April 27, 2015 -
New York City
2015's biggest retail trend isn't new, but it is taking off like never before. Developers are eyeing new mixed-use developments in the core urban markets: N.Y., Boston, Washington, D.C, and other major cities. These developments blend retail and residential, retail and office, or a combination of all three.
This trend is beginning to spill over into the suburbs, albeit in a slightly different format. Some urban developers need to go vertical due to higher land costs, with retail on the bottom and residential extending to the sky. In the suburbs, mixed-use developments are typically more traditional retail shopping centers with an adjacent apartment or town home community, and the entire complex is spread over a larger land area.
So what's causing this influx of mixed-use development?
Higher land values. Since the recession, land values have been steadily rising, which is one of the reasons developers need to increase the density of their proposed development projects. By adding density to their plans, developers can increase their potential development yield/return, by generating significantly more NOI without a proportional increase in cost.
Demographic migration. Cities are popular again. Baby boomers entering retirement age want to downsize, and they're leaving the suburbs to enjoy walkable environments. Plus, many millennials and recent college grads are attracted to urban environments vs. the traditional suburbs. These two demographics are creating the bulk of the increased demand in urban cores. The same factors are at play in the suburbs. New walkable suburban communities are becoming a viable alternative for both the baby boom generation and millennials who want an alternative to re-locating to an urban core.
Lack of existing retail space. Today's top-tier core markets simply don't have enough desirable retail space. Retailers are in expansion mode again and with occupancy rates at historic highs in many markets, there's nowhere to go. Building these new types of mixed-use, ground-up projects was unthinkable during the Great Recession and in the few years following - until now. This new demand has pushed rents up, which helps make the economics of mixed-use development feasible.
So who are the new players anchoring these mixed-use developments? Grocers remain the cornerstone retailers in many mixed-use developments, but shifting tastes in some regions are causing changes in the types of markets that are a draw. Specialty grocers, including Trader Joe's, Fresh Market, Whole Foods, or Fairway, have seen their popularity grow leaps and bounds in recent years. In some locations, they've replaced legacy grocery stores because they cater to on-the-go families, baby boomers, empty nesters, and millennials that buy higher-quality prepared goods.

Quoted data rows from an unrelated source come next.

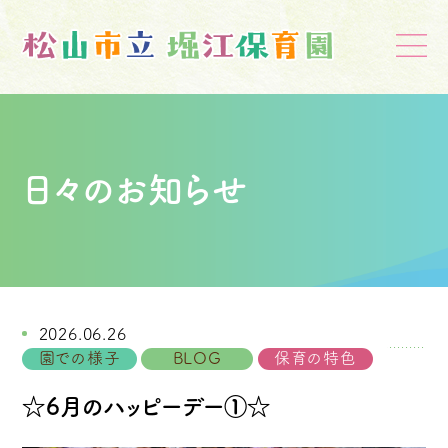
日々のお知らせ
2026.06.26
園での様子
BLOG
保育の特色
☆6月のハッピーデー①☆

Healthcare and wellness tenants are essential to these new developments—optometrists, dentists, and physical therapy. Urgent care facilities are also becoming a staple in the traditional shopping center, as are gyms and other fitness studios, including LA Fitness, Soul Cycle, and Equinox. They all play into the growing trend of health and wellness. Historically fitness centers were opposed by other tenants due to a fear that gym members would monopolize premier parking spaces. Today, there's more acceptance of gyms and medical facilities as a co-tenants in a higher-density development because retailers are acknowledging the added benefits of being able to feed off all the traffic they generate.
People who are more fitness-oriented are consumers too, and studies show this demographic typically has a higher percentage of disposable income. Because gym goers usually visit multiple times each week, they generate repetitive traffic to shopping centers, which helps other retail located in the mixed-use center. And after leaving the gym, these are the same people that will cross shop at the dry cleaner, nail salon, grocery store, or any other convenient trips that are walkable within the center.

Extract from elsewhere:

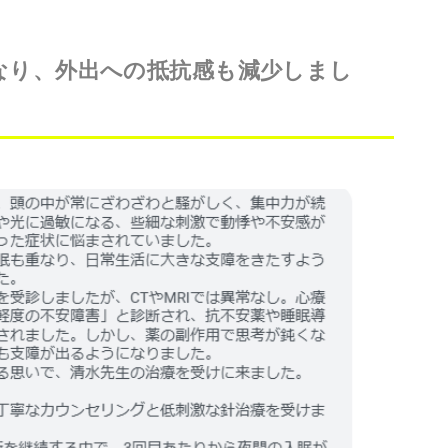
なり、外出への抵抗感も減少しまし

Finally, the hazy lines between outlet and discount retailers continue to blur. Stores like Nordstrom Rack, Saks OFF 5th, and Nike Outlet are moving away from traditional outlet centers as they look to grow their chains and are setting up shop in traditional shopping centers. Many of these retailers are reporting that when an outlet is located in proximity to its full-price store, the non-discount store sees increased foot traffic and sales.
Mixed-use development has opened up a new avenue for developers when they're considering repurposing a shopping center. Because there's increased demand for retail space, there is now a real opportunity to convert existing traditional retail into a high density mixed-use retail format. Developers are asking, "Can we add residential to this? Can we go vertical? If we have a one-level shopping center now, can we add four or five stories of residential on top or create multi-level retail?" In many markets, these ideas weren't conceivable a decade ago, but market pressure from consumers, landlords, and tenants have made these types of redevelopment scenarios more feasible for developers throughout the country.
Josh Weinkranz is president - Northeast Region of Kimco Realty Corp., New Hyde Park, N.Y.